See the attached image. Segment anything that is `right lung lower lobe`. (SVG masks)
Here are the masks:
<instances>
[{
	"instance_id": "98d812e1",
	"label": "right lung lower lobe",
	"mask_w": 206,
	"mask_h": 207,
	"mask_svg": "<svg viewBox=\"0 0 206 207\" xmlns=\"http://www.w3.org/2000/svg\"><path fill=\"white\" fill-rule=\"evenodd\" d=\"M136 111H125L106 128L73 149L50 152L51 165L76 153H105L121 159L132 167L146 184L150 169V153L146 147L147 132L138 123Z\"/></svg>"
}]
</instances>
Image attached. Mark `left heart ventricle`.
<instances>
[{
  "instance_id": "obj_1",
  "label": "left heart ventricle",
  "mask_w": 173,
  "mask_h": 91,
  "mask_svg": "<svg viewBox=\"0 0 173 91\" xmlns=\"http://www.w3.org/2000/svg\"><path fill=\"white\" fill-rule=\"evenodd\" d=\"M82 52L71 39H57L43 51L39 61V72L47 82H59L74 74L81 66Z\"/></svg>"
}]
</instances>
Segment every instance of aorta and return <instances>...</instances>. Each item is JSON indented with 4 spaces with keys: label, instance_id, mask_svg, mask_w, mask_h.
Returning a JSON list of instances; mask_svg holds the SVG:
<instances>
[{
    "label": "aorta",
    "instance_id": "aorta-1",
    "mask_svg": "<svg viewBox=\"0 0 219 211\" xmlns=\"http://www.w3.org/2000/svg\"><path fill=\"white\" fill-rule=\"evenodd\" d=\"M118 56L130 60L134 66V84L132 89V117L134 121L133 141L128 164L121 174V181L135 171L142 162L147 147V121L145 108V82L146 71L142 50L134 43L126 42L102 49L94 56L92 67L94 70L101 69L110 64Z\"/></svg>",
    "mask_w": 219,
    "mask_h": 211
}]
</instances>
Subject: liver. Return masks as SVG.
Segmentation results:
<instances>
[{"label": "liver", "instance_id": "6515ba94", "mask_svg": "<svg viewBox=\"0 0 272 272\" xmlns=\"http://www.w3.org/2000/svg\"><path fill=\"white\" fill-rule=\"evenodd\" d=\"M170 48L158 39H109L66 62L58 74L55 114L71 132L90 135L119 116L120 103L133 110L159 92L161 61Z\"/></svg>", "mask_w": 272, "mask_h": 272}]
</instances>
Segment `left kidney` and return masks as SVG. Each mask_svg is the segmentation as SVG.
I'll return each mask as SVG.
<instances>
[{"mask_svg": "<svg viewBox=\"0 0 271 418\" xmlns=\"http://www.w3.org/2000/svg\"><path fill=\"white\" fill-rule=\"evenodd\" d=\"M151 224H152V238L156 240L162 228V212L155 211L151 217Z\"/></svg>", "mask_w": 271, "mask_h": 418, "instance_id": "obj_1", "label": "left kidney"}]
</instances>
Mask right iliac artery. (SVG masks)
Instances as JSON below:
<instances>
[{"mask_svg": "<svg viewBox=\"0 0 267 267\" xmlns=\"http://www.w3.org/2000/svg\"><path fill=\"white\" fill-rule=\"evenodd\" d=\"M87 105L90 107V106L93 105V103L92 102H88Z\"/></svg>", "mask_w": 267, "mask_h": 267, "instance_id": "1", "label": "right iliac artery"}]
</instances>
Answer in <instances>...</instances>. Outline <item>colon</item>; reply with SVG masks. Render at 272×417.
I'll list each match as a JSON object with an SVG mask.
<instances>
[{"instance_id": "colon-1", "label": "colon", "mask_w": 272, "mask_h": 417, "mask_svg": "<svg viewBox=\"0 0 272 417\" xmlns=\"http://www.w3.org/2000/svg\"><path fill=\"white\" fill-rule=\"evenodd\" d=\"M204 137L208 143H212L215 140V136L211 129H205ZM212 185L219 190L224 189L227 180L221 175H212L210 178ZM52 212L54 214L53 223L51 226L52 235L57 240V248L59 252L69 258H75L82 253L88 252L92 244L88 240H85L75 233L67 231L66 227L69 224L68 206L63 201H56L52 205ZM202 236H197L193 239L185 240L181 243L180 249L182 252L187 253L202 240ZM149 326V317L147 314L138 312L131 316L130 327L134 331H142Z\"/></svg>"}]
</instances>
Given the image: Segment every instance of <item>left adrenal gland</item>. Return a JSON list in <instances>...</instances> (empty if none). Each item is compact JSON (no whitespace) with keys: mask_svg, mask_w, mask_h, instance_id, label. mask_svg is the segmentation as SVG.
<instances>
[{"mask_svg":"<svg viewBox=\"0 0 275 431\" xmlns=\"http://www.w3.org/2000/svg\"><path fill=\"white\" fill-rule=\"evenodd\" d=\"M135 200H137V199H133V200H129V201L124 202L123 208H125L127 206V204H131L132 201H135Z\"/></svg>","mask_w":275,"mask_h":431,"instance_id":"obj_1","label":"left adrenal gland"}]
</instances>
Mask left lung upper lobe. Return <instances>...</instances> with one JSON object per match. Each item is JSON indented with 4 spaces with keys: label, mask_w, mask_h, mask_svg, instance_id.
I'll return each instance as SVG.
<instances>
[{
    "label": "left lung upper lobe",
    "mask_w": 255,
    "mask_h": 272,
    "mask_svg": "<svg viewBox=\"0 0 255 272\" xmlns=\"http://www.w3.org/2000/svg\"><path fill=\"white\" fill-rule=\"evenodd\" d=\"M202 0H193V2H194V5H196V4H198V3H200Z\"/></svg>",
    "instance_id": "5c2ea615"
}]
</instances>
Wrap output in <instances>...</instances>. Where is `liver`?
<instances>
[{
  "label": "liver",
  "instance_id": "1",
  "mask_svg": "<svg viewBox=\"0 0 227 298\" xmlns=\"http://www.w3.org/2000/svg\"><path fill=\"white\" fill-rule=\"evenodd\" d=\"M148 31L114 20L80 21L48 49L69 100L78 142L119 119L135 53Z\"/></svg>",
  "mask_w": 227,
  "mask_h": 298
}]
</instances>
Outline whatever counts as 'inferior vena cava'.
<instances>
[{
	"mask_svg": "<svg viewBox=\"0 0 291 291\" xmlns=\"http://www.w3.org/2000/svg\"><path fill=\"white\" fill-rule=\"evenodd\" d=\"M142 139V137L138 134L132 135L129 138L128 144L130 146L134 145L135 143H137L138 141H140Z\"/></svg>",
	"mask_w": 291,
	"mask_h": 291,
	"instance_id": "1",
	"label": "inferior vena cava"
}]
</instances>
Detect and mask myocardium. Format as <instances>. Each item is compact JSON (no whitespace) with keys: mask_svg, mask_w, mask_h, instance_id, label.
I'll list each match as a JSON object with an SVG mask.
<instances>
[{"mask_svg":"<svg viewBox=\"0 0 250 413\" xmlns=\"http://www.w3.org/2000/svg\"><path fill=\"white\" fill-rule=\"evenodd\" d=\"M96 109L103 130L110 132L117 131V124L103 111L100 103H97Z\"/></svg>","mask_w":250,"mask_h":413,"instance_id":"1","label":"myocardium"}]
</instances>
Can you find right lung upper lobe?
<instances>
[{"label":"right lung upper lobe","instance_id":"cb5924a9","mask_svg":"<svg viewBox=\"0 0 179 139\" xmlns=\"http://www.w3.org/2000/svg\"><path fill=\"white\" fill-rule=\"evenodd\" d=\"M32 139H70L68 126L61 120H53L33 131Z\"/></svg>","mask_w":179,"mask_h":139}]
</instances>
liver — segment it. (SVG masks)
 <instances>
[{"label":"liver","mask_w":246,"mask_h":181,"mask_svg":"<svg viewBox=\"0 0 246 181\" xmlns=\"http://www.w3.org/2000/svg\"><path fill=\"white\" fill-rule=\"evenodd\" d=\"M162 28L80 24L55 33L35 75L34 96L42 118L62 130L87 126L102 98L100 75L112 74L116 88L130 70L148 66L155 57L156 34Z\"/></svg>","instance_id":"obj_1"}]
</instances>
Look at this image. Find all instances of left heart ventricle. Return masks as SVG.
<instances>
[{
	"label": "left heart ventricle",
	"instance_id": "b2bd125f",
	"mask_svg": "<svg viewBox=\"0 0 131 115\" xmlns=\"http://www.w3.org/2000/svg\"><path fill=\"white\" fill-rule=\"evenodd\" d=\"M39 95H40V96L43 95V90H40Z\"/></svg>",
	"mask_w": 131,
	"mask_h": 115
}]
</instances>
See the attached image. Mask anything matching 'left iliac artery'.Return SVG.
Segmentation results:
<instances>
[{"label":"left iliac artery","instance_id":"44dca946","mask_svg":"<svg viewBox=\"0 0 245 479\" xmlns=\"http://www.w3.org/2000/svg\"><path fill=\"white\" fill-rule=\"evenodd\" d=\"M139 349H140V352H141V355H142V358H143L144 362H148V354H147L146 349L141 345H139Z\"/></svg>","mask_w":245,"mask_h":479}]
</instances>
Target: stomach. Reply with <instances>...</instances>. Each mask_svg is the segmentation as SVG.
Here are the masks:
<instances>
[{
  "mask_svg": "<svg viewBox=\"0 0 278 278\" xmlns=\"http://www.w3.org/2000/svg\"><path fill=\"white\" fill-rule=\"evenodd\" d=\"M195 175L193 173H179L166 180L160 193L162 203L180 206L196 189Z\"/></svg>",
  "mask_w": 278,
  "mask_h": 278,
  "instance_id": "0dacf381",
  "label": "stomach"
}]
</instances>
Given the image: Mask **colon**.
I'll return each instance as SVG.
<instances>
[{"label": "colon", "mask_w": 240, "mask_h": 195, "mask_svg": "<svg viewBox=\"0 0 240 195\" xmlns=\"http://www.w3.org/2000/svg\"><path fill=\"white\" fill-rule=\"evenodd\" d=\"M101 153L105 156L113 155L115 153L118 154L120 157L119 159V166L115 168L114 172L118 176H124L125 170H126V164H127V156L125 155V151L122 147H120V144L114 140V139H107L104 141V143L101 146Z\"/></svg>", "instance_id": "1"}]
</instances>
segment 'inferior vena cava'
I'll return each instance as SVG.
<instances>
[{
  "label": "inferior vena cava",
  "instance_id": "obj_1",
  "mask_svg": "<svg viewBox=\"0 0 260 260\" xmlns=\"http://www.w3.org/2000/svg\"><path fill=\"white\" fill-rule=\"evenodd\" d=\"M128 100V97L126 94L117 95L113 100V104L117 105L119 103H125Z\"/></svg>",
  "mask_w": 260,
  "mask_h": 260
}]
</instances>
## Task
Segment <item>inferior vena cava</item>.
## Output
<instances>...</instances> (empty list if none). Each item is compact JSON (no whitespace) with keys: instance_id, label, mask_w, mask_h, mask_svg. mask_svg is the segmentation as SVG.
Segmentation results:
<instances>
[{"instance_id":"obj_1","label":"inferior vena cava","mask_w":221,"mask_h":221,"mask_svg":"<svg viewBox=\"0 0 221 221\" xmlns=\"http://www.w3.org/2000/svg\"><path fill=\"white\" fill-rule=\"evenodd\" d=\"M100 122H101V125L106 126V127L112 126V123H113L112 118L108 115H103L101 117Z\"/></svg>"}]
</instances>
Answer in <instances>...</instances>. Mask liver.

• **Problem description**
Your answer must be the line holding "Given the image: Mask **colon**." and every later line of the entries above, written out exactly, and nothing else.

• **Solution below**
Given the image: Mask **colon**.
I'll return each instance as SVG.
<instances>
[{"label": "colon", "mask_w": 240, "mask_h": 195, "mask_svg": "<svg viewBox=\"0 0 240 195\" xmlns=\"http://www.w3.org/2000/svg\"><path fill=\"white\" fill-rule=\"evenodd\" d=\"M101 153L105 156L113 155L115 153L118 154L120 157L119 159V166L115 168L114 172L118 176H124L125 170H126V164H127V156L125 155V151L122 147H120V144L114 140V139H107L104 141V143L101 146Z\"/></svg>", "instance_id": "1"}]
</instances>
segment 'inferior vena cava'
I'll return each instance as SVG.
<instances>
[{
  "label": "inferior vena cava",
  "instance_id": "obj_1",
  "mask_svg": "<svg viewBox=\"0 0 260 260\" xmlns=\"http://www.w3.org/2000/svg\"><path fill=\"white\" fill-rule=\"evenodd\" d=\"M128 100V97L126 94L117 95L113 100V104L117 105L119 103H125Z\"/></svg>",
  "mask_w": 260,
  "mask_h": 260
}]
</instances>
## Task
Segment <item>inferior vena cava</item>.
## Output
<instances>...</instances> (empty list if none). Each item is compact JSON (no whitespace) with keys: instance_id, label, mask_w, mask_h, mask_svg. mask_svg is the segmentation as SVG.
Segmentation results:
<instances>
[{"instance_id":"obj_1","label":"inferior vena cava","mask_w":221,"mask_h":221,"mask_svg":"<svg viewBox=\"0 0 221 221\" xmlns=\"http://www.w3.org/2000/svg\"><path fill=\"white\" fill-rule=\"evenodd\" d=\"M100 122H101V125L106 126V127L112 126V123H113L112 118L108 115H103L101 117Z\"/></svg>"}]
</instances>
Answer in <instances>...</instances>. Mask liver.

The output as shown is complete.